**Aim of the task:** Once a line is found to contain "dirt", copy it out of the listing.

**Excerpted records:**

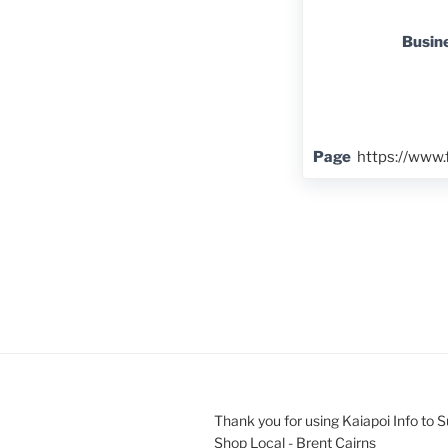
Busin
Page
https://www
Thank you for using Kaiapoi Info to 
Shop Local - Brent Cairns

--

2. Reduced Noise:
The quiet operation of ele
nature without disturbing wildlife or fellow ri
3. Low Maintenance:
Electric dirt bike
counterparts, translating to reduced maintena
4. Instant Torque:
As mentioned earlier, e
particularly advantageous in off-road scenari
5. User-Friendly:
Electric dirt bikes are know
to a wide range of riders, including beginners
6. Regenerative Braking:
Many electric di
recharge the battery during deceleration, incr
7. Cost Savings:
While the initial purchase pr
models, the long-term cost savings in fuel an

==

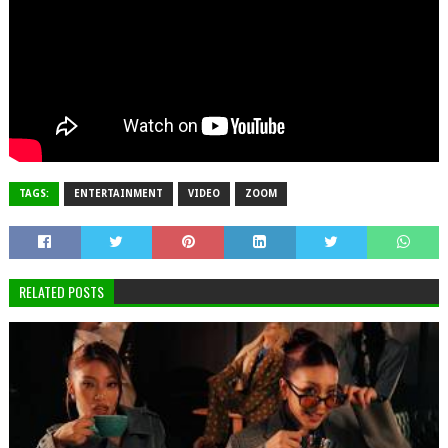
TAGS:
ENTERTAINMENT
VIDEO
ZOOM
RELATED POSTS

**Response box:**
Electric dirt bike
Electric dirt bikes are know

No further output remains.